Bravo! "Wonderblog power -- Activated". Open-peer review and watchdog sites have already had a huge impact on politics and news reporting in general, now we will see what it can do for science once politics and pettiness are removed from the equation. The idea of direct-to-public publication was helped along by creepy Russian mathematician (and Uni-bomber wannabe) Grigori Perelman. In 2002 he bypassed the peer-review system and posted a landmark paper to the online repository arXiv. Perelman later won the Fields Medal (which he later declined) for his contribution to the proof of the Poincare conjecture.

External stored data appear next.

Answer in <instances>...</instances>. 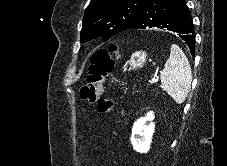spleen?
Segmentation results:
<instances>
[{
	"label": "spleen",
	"mask_w": 227,
	"mask_h": 166,
	"mask_svg": "<svg viewBox=\"0 0 227 166\" xmlns=\"http://www.w3.org/2000/svg\"><path fill=\"white\" fill-rule=\"evenodd\" d=\"M191 81L189 61L184 52L173 44L170 56L161 71V87L176 103L182 104L188 95Z\"/></svg>",
	"instance_id": "spleen-1"
}]
</instances>
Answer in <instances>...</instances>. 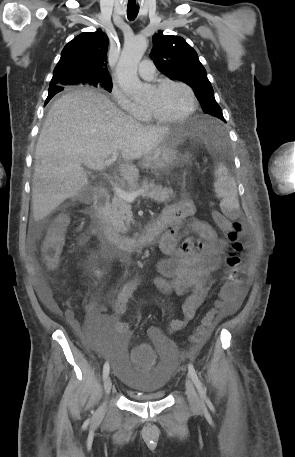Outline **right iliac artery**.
<instances>
[{"label":"right iliac artery","mask_w":295,"mask_h":457,"mask_svg":"<svg viewBox=\"0 0 295 457\" xmlns=\"http://www.w3.org/2000/svg\"><path fill=\"white\" fill-rule=\"evenodd\" d=\"M109 371H110V367H109L108 362H106L103 367V379H106V377L109 374Z\"/></svg>","instance_id":"obj_1"}]
</instances>
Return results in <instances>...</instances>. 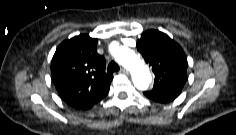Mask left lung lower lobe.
I'll return each instance as SVG.
<instances>
[{"label": "left lung lower lobe", "mask_w": 236, "mask_h": 135, "mask_svg": "<svg viewBox=\"0 0 236 135\" xmlns=\"http://www.w3.org/2000/svg\"><path fill=\"white\" fill-rule=\"evenodd\" d=\"M182 88H173L166 90L158 91H146L144 95L150 100L159 102V103H168L173 101L181 93Z\"/></svg>", "instance_id": "0a47b994"}]
</instances>
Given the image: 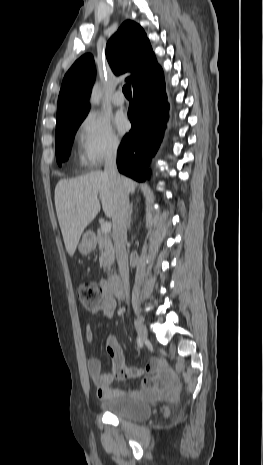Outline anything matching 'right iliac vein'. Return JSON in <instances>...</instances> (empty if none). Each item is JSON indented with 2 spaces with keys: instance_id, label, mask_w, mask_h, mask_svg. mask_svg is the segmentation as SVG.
I'll return each instance as SVG.
<instances>
[{
  "instance_id": "obj_1",
  "label": "right iliac vein",
  "mask_w": 263,
  "mask_h": 465,
  "mask_svg": "<svg viewBox=\"0 0 263 465\" xmlns=\"http://www.w3.org/2000/svg\"><path fill=\"white\" fill-rule=\"evenodd\" d=\"M134 326H135V329H136V331L138 333L139 338L143 342L147 341V339H148L147 328L145 327V325L143 324V322L139 318L134 319Z\"/></svg>"
}]
</instances>
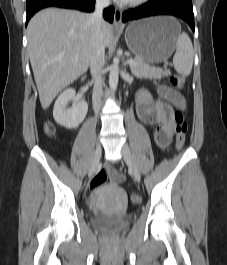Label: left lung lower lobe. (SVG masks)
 <instances>
[{
	"label": "left lung lower lobe",
	"instance_id": "1",
	"mask_svg": "<svg viewBox=\"0 0 227 265\" xmlns=\"http://www.w3.org/2000/svg\"><path fill=\"white\" fill-rule=\"evenodd\" d=\"M154 15H173L186 21L194 31L192 0H149L146 4L124 12L122 21Z\"/></svg>",
	"mask_w": 227,
	"mask_h": 265
}]
</instances>
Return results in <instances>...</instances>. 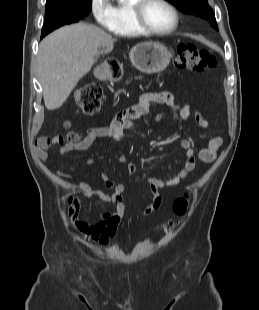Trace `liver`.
Instances as JSON below:
<instances>
[{"label":"liver","instance_id":"6515ba94","mask_svg":"<svg viewBox=\"0 0 259 310\" xmlns=\"http://www.w3.org/2000/svg\"><path fill=\"white\" fill-rule=\"evenodd\" d=\"M115 41L102 29L85 23L62 27L45 37L39 45L37 67L46 108L61 107L90 71L98 49L108 53Z\"/></svg>","mask_w":259,"mask_h":310}]
</instances>
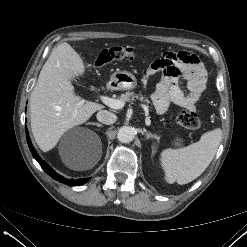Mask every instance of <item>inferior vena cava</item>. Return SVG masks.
Returning <instances> with one entry per match:
<instances>
[{
	"instance_id": "obj_1",
	"label": "inferior vena cava",
	"mask_w": 247,
	"mask_h": 247,
	"mask_svg": "<svg viewBox=\"0 0 247 247\" xmlns=\"http://www.w3.org/2000/svg\"><path fill=\"white\" fill-rule=\"evenodd\" d=\"M97 120L103 124L110 125L116 122L117 116L107 110H100L97 115Z\"/></svg>"
}]
</instances>
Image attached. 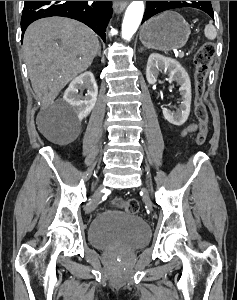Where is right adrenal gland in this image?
Returning a JSON list of instances; mask_svg holds the SVG:
<instances>
[{"mask_svg": "<svg viewBox=\"0 0 237 300\" xmlns=\"http://www.w3.org/2000/svg\"><path fill=\"white\" fill-rule=\"evenodd\" d=\"M97 55L98 57H101V47H99Z\"/></svg>", "mask_w": 237, "mask_h": 300, "instance_id": "obj_1", "label": "right adrenal gland"}]
</instances>
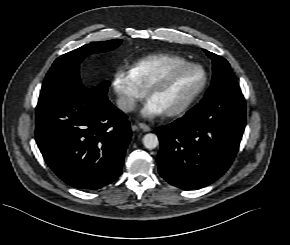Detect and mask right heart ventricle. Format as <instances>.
<instances>
[{"instance_id":"1","label":"right heart ventricle","mask_w":290,"mask_h":245,"mask_svg":"<svg viewBox=\"0 0 290 245\" xmlns=\"http://www.w3.org/2000/svg\"><path fill=\"white\" fill-rule=\"evenodd\" d=\"M187 62V59L178 55L156 54L139 60L130 70L139 86L146 90L156 76Z\"/></svg>"}]
</instances>
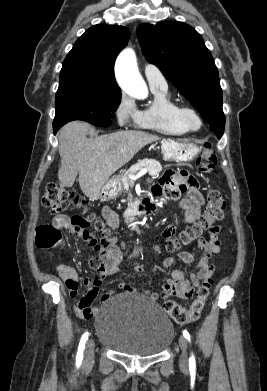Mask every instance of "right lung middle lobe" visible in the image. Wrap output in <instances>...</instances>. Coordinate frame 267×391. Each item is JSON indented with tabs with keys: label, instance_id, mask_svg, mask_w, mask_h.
Here are the masks:
<instances>
[{
	"label": "right lung middle lobe",
	"instance_id": "obj_1",
	"mask_svg": "<svg viewBox=\"0 0 267 391\" xmlns=\"http://www.w3.org/2000/svg\"><path fill=\"white\" fill-rule=\"evenodd\" d=\"M120 100L121 90L112 82L89 75L62 78L56 92L53 126L61 127L72 120L110 126Z\"/></svg>",
	"mask_w": 267,
	"mask_h": 391
}]
</instances>
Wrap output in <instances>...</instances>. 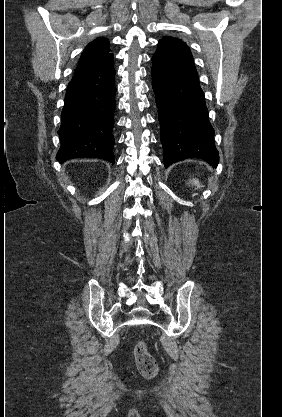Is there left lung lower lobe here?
Returning <instances> with one entry per match:
<instances>
[{
	"mask_svg": "<svg viewBox=\"0 0 282 417\" xmlns=\"http://www.w3.org/2000/svg\"><path fill=\"white\" fill-rule=\"evenodd\" d=\"M152 61L165 168L187 158L216 167L214 129L189 48L184 42L160 40Z\"/></svg>",
	"mask_w": 282,
	"mask_h": 417,
	"instance_id": "obj_1",
	"label": "left lung lower lobe"
}]
</instances>
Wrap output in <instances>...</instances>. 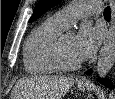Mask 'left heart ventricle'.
Wrapping results in <instances>:
<instances>
[{
	"label": "left heart ventricle",
	"mask_w": 115,
	"mask_h": 99,
	"mask_svg": "<svg viewBox=\"0 0 115 99\" xmlns=\"http://www.w3.org/2000/svg\"><path fill=\"white\" fill-rule=\"evenodd\" d=\"M62 51L65 58L70 62H80L75 50V37L65 36L61 40Z\"/></svg>",
	"instance_id": "left-heart-ventricle-1"
}]
</instances>
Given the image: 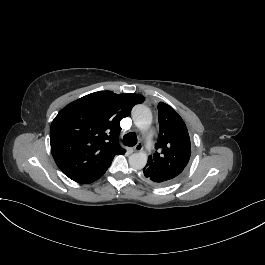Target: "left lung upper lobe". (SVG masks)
I'll list each match as a JSON object with an SVG mask.
<instances>
[{
	"label": "left lung upper lobe",
	"instance_id": "5c2ea615",
	"mask_svg": "<svg viewBox=\"0 0 265 265\" xmlns=\"http://www.w3.org/2000/svg\"><path fill=\"white\" fill-rule=\"evenodd\" d=\"M159 138L155 152L148 158L143 176L152 184L166 186L175 182L187 166L191 142L187 127L178 113L169 105L158 104Z\"/></svg>",
	"mask_w": 265,
	"mask_h": 265
}]
</instances>
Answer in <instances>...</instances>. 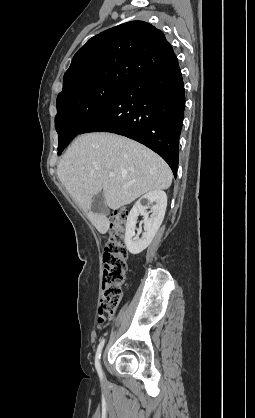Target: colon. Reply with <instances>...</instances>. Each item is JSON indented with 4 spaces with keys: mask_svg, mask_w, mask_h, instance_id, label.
<instances>
[{
    "mask_svg": "<svg viewBox=\"0 0 255 418\" xmlns=\"http://www.w3.org/2000/svg\"><path fill=\"white\" fill-rule=\"evenodd\" d=\"M128 219L125 208L113 214L112 230L103 253L102 295L98 311V321L103 323L118 307L122 294V284L127 276L128 251L125 246L124 228Z\"/></svg>",
    "mask_w": 255,
    "mask_h": 418,
    "instance_id": "5ec220e1",
    "label": "colon"
}]
</instances>
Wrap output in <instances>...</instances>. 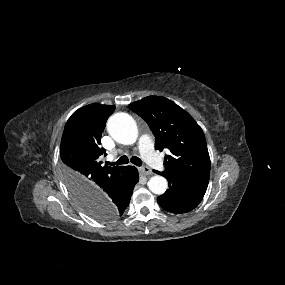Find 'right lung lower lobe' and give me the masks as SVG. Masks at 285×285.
<instances>
[{"mask_svg": "<svg viewBox=\"0 0 285 285\" xmlns=\"http://www.w3.org/2000/svg\"><path fill=\"white\" fill-rule=\"evenodd\" d=\"M138 180V170L133 166H127L121 177L104 186L103 191L93 195L88 202L94 206H108L117 216H121L129 205Z\"/></svg>", "mask_w": 285, "mask_h": 285, "instance_id": "obj_1", "label": "right lung lower lobe"}]
</instances>
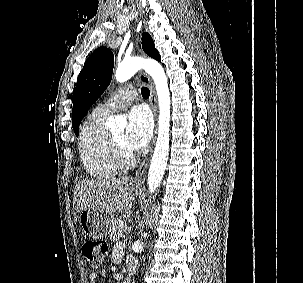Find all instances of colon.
<instances>
[{
  "label": "colon",
  "instance_id": "5ec220e1",
  "mask_svg": "<svg viewBox=\"0 0 303 283\" xmlns=\"http://www.w3.org/2000/svg\"><path fill=\"white\" fill-rule=\"evenodd\" d=\"M81 253L91 267L98 268L109 256L110 249L103 241L88 239L81 243Z\"/></svg>",
  "mask_w": 303,
  "mask_h": 283
}]
</instances>
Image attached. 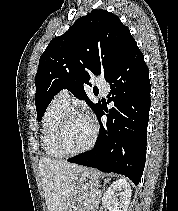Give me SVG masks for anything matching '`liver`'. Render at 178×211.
Segmentation results:
<instances>
[{"mask_svg":"<svg viewBox=\"0 0 178 211\" xmlns=\"http://www.w3.org/2000/svg\"><path fill=\"white\" fill-rule=\"evenodd\" d=\"M85 167L51 158H40L39 171L48 211H67L77 176Z\"/></svg>","mask_w":178,"mask_h":211,"instance_id":"6515ba94","label":"liver"}]
</instances>
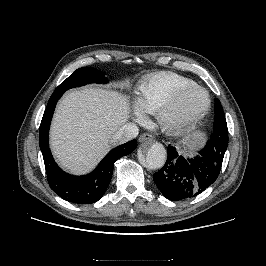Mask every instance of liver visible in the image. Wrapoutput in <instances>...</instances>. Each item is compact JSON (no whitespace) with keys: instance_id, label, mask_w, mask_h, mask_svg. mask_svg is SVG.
I'll use <instances>...</instances> for the list:
<instances>
[{"instance_id":"1","label":"liver","mask_w":266,"mask_h":266,"mask_svg":"<svg viewBox=\"0 0 266 266\" xmlns=\"http://www.w3.org/2000/svg\"><path fill=\"white\" fill-rule=\"evenodd\" d=\"M129 114L127 97L118 92L95 87L68 92L56 108L50 131L51 149L60 166L74 174L92 170Z\"/></svg>"}]
</instances>
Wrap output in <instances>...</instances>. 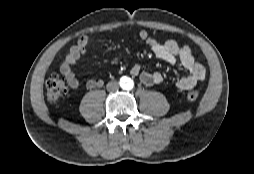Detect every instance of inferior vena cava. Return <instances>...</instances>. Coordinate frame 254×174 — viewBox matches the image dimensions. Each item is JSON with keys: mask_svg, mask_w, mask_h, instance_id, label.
Returning <instances> with one entry per match:
<instances>
[{"mask_svg": "<svg viewBox=\"0 0 254 174\" xmlns=\"http://www.w3.org/2000/svg\"><path fill=\"white\" fill-rule=\"evenodd\" d=\"M106 88L108 91H111V92L116 91L119 89V83L116 81H111L107 84Z\"/></svg>", "mask_w": 254, "mask_h": 174, "instance_id": "inferior-vena-cava-1", "label": "inferior vena cava"}]
</instances>
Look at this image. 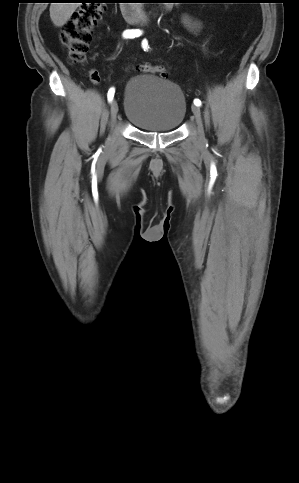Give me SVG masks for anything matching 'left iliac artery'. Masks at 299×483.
<instances>
[{
	"instance_id": "1",
	"label": "left iliac artery",
	"mask_w": 299,
	"mask_h": 483,
	"mask_svg": "<svg viewBox=\"0 0 299 483\" xmlns=\"http://www.w3.org/2000/svg\"><path fill=\"white\" fill-rule=\"evenodd\" d=\"M142 47L145 51L148 50L149 46H148V41L146 39L142 41ZM194 104L196 106H201V101L199 99H195Z\"/></svg>"
}]
</instances>
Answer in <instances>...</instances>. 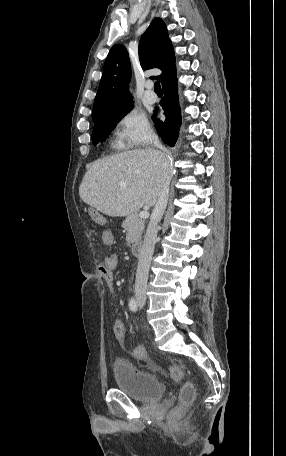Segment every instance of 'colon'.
I'll return each instance as SVG.
<instances>
[{"label": "colon", "mask_w": 286, "mask_h": 456, "mask_svg": "<svg viewBox=\"0 0 286 456\" xmlns=\"http://www.w3.org/2000/svg\"><path fill=\"white\" fill-rule=\"evenodd\" d=\"M131 355L134 359L147 363L154 369L156 368V366L148 358L145 349H143L141 347H135L131 351ZM167 372L175 382H180L182 380V370L179 366L170 365L167 367ZM193 395H194V387L190 384L184 385V387L181 390L182 401L184 403L190 402L191 399L193 398Z\"/></svg>", "instance_id": "5ec220e1"}]
</instances>
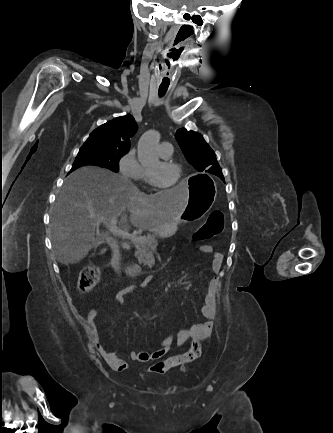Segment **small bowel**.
I'll list each match as a JSON object with an SVG mask.
<instances>
[{
  "mask_svg": "<svg viewBox=\"0 0 333 433\" xmlns=\"http://www.w3.org/2000/svg\"><path fill=\"white\" fill-rule=\"evenodd\" d=\"M200 250L205 253H212V271L218 272L222 260L223 255L220 252H215L213 247L210 245H203L200 247ZM152 281V276H147L143 282L142 286L148 285ZM133 290L132 287L124 288L118 291L115 295V298L119 302L125 301L128 294ZM200 312L202 317L205 319L202 323L192 324L186 328H183L179 331L170 333L160 344V347L154 351H143V352H135L132 351L129 353V357L133 361H140L144 363H158L162 361V357L165 356L173 345L183 346L189 339L191 338H199L205 339L207 338L212 331L213 328V319L216 314V293L215 291L207 287L205 290L203 303L200 307ZM97 310L91 309L88 311L86 315V323L89 327L90 334L94 343L96 350L104 357L107 363L112 366L116 370H123L127 362L126 360L109 350L104 343L102 342L100 329L97 323Z\"/></svg>",
  "mask_w": 333,
  "mask_h": 433,
  "instance_id": "small-bowel-1",
  "label": "small bowel"
}]
</instances>
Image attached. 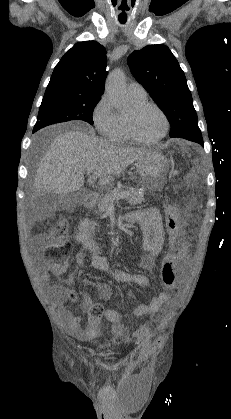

What's that sound off in the distance?

That's the sound of an Ivory Tower coming down.
(Yes, ivory towers sound different than your average tower when demolished)

01 October 2006

"Excuse Me... Its Just My Climate Shifting"

New evidence that ocean surface temperatures varied as much as 6 degrees Celsius (about 11 degrees Fahrenheit) during the Aptian Epoch of the Cretaceous Period 120 million years ago.


The finding is relevant to the ongoing climate change discussion, IUB geologist Simon Brassell says, because it portrays an ancient Earth whose temperatures shifted erratically due to changes in carbon cycling and did so without human input.

Oddly enough, this story didn't make the headlines anywhere. This one did though.

Looks like dinosaurs should have switched to alternative sources for their energy comsumption needs. Well maybe they did. They turned into birds didn't they?